*** Opening Record set ***

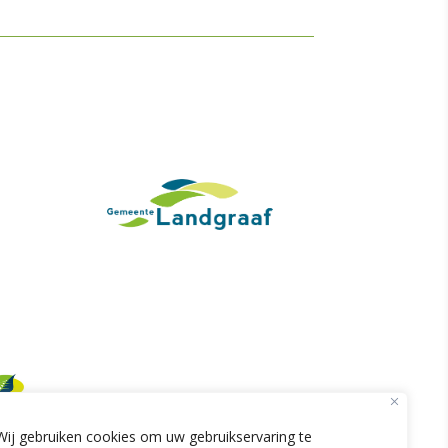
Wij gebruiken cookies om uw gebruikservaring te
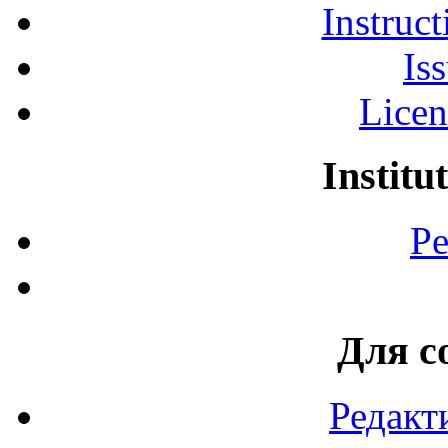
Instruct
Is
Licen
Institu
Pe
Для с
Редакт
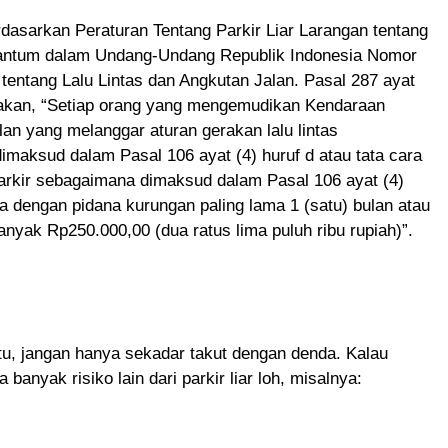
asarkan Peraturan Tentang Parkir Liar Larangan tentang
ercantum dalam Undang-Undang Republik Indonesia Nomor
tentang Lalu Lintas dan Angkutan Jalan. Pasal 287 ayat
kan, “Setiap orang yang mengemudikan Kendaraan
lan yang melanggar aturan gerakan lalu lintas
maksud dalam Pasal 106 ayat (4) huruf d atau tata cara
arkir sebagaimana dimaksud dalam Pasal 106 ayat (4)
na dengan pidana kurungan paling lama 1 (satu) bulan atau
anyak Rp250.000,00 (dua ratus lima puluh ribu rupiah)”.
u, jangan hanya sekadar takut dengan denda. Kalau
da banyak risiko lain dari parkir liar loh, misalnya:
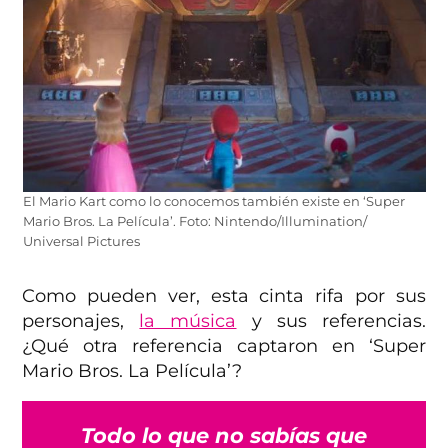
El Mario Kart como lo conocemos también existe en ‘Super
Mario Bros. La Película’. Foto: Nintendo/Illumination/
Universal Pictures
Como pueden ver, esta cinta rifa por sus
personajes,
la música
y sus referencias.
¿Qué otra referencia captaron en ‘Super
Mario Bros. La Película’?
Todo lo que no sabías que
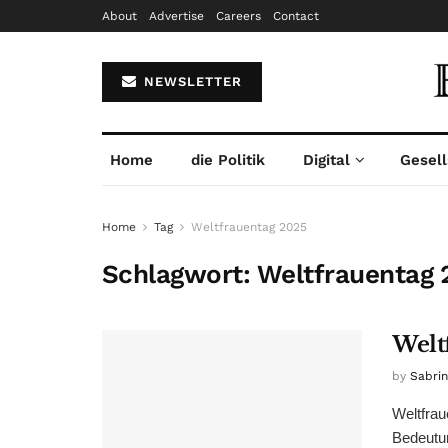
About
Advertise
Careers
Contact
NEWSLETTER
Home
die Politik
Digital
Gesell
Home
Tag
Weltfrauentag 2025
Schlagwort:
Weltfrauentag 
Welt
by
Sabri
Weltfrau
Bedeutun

*** Closing Record set ***
*** Opening Record set ***

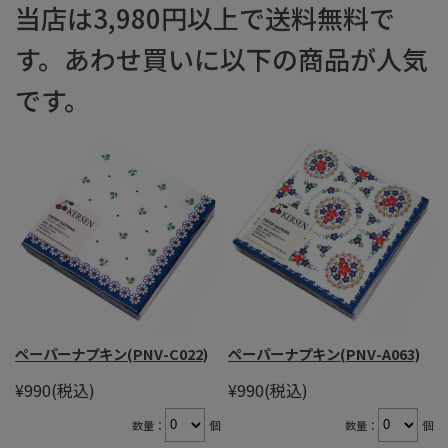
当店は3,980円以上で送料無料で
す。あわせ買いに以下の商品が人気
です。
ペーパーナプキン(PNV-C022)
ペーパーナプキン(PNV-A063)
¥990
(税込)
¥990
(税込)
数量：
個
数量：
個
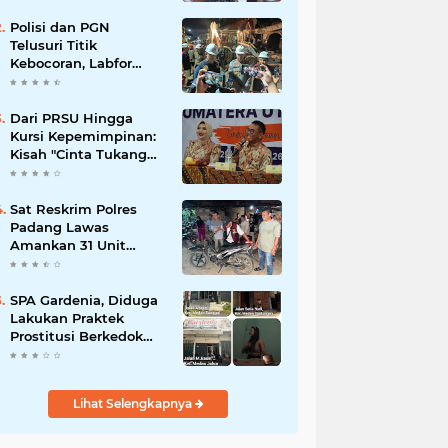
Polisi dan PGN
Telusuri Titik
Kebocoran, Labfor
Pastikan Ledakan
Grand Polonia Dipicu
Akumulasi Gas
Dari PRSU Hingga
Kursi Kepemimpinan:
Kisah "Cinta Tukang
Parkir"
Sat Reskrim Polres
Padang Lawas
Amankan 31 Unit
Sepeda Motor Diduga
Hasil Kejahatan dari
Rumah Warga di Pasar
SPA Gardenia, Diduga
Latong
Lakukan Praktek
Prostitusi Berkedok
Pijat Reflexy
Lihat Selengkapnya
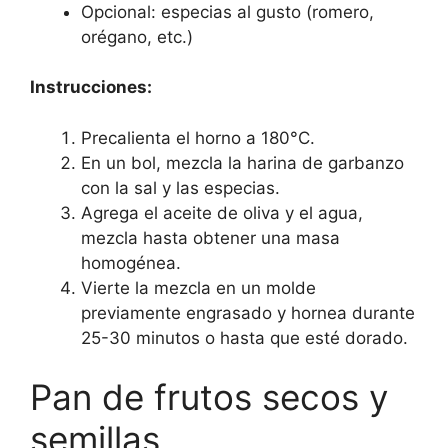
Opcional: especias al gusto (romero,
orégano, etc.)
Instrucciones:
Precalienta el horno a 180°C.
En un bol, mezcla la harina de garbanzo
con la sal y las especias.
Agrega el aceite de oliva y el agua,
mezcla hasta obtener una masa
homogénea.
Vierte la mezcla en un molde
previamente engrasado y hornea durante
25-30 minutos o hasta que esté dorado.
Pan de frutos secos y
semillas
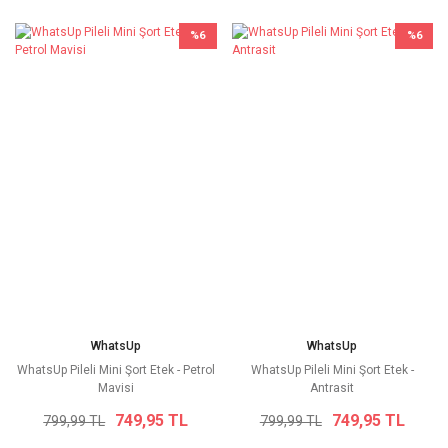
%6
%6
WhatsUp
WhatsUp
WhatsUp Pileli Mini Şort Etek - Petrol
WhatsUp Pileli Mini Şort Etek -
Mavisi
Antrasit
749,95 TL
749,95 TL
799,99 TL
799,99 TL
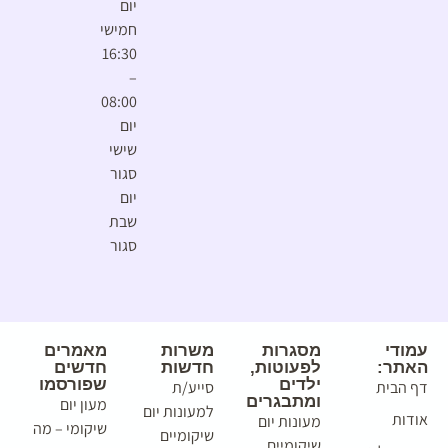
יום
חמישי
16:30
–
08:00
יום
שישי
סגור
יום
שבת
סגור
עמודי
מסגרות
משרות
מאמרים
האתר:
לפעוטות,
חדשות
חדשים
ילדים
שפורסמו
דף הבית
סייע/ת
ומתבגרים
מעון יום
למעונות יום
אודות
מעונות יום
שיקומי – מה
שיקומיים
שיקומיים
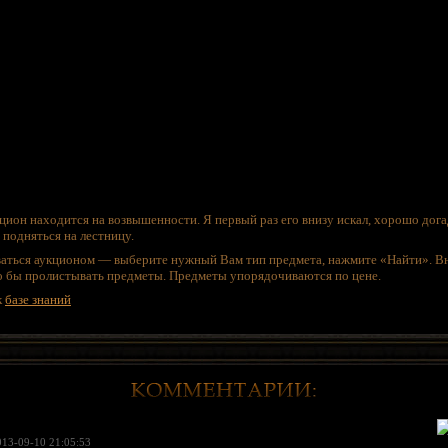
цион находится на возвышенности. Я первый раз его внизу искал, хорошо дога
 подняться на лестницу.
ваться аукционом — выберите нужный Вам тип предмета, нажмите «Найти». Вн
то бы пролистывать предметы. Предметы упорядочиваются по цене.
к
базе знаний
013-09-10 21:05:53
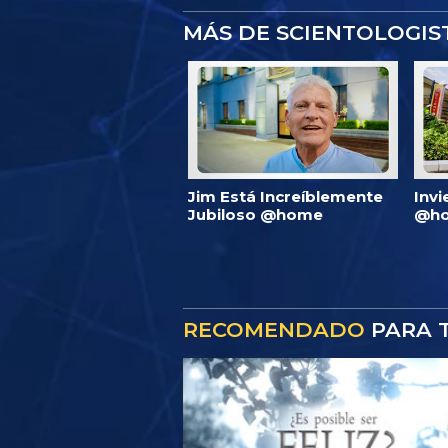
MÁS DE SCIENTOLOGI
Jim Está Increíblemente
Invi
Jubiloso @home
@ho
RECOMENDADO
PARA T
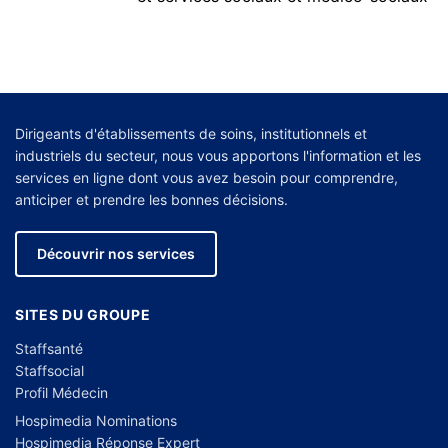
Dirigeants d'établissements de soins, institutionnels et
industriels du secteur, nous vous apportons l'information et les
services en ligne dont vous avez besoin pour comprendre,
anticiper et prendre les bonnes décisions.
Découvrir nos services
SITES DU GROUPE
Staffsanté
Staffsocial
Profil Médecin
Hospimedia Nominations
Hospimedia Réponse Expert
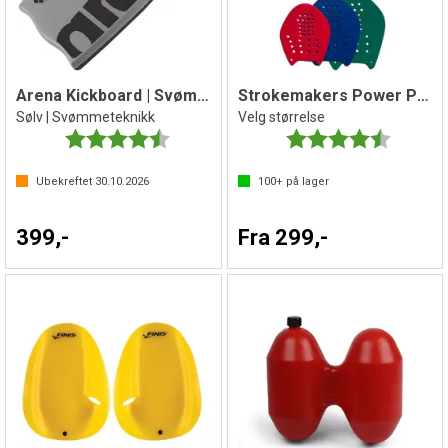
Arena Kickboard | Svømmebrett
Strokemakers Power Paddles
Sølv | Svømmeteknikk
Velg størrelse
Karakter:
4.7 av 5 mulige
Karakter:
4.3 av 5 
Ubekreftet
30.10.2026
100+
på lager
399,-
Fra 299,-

*** Closing Record set ***
*** Opening Record set ***

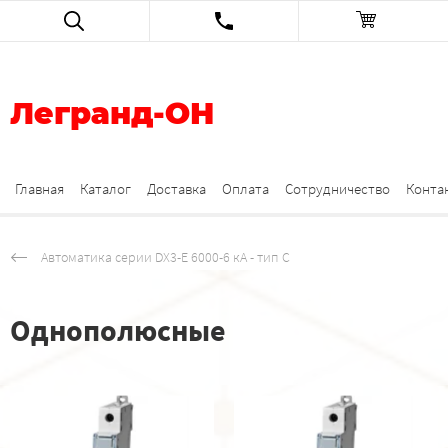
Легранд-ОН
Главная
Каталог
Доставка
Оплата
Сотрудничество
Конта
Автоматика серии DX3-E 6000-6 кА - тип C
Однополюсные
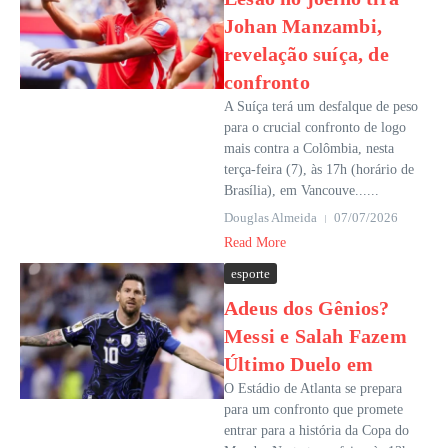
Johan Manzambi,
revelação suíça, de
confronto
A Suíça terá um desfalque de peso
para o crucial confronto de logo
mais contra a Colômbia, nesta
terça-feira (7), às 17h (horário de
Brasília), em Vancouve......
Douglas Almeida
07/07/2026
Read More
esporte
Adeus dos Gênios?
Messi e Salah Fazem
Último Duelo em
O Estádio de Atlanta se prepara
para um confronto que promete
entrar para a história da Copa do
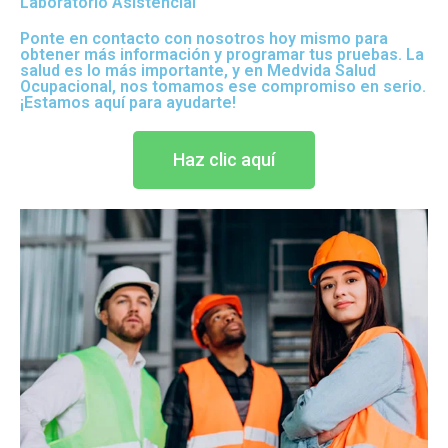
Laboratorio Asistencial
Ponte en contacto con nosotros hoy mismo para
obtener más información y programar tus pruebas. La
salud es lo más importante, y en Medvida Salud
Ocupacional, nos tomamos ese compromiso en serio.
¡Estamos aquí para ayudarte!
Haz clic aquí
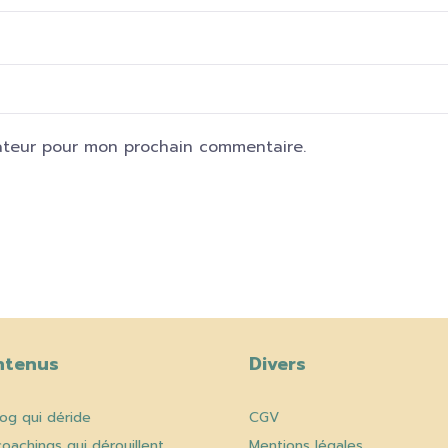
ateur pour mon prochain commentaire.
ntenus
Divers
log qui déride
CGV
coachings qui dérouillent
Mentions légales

*** Closing Record set ***

To do:
In the records above, find the line with "Wij gebruiken cookies". Print exactly from there through the line with "yang mengemudikan Kendaraan", minus the pictures.

Answer section:
Wij gebruiken cookies om uw gebruikservaring te
Instruct
Is
Licen
Institu
Pe
Для с
Редакт
asarkan Peraturan Tentang Parkir Liar Larangan tentang
ercantum dalam Undang-Undang Republik Indonesia Nomor
tentang Lalu Lintas dan Angkutan Jalan. Pasal 287 ayat
kan, “Setiap orang yang mengemudikan Kendaraan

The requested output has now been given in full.